------ RECORDS SHOWN ------

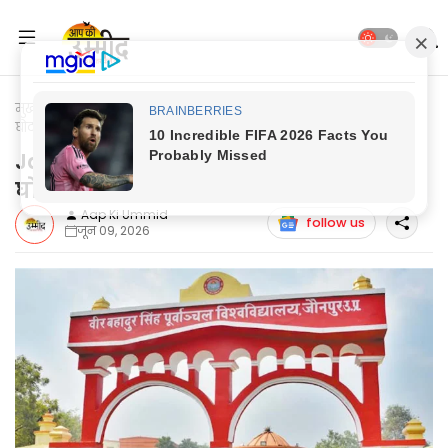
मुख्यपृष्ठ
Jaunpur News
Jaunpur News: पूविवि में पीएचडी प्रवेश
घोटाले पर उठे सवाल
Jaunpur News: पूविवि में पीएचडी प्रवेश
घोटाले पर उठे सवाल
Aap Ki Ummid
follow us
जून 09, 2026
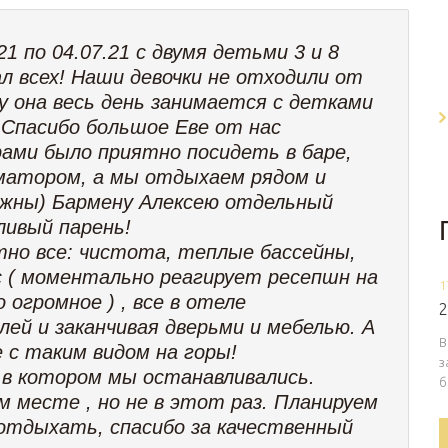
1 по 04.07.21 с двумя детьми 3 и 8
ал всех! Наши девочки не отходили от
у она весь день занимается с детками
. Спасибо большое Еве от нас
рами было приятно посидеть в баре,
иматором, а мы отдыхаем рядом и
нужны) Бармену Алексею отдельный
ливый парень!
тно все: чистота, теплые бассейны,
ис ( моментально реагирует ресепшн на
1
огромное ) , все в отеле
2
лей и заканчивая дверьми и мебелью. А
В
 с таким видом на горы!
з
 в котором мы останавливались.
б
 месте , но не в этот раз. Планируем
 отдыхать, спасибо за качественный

------
------ RECORDS SHOWN ------

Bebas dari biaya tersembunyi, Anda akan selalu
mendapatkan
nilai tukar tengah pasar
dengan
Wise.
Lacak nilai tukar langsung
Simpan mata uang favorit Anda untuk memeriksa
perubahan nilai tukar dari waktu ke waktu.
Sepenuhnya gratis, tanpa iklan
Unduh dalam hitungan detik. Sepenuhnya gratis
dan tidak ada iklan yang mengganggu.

------

__WHAT IS EXPECTED__. The answer must be every line of the records that holds the string "Sepenuhnya".

__ANSWER SECTION__.
Sepenuhnya gratis, tanpa iklan
Unduh dalam hitungan detik. Sepenuhnya gratis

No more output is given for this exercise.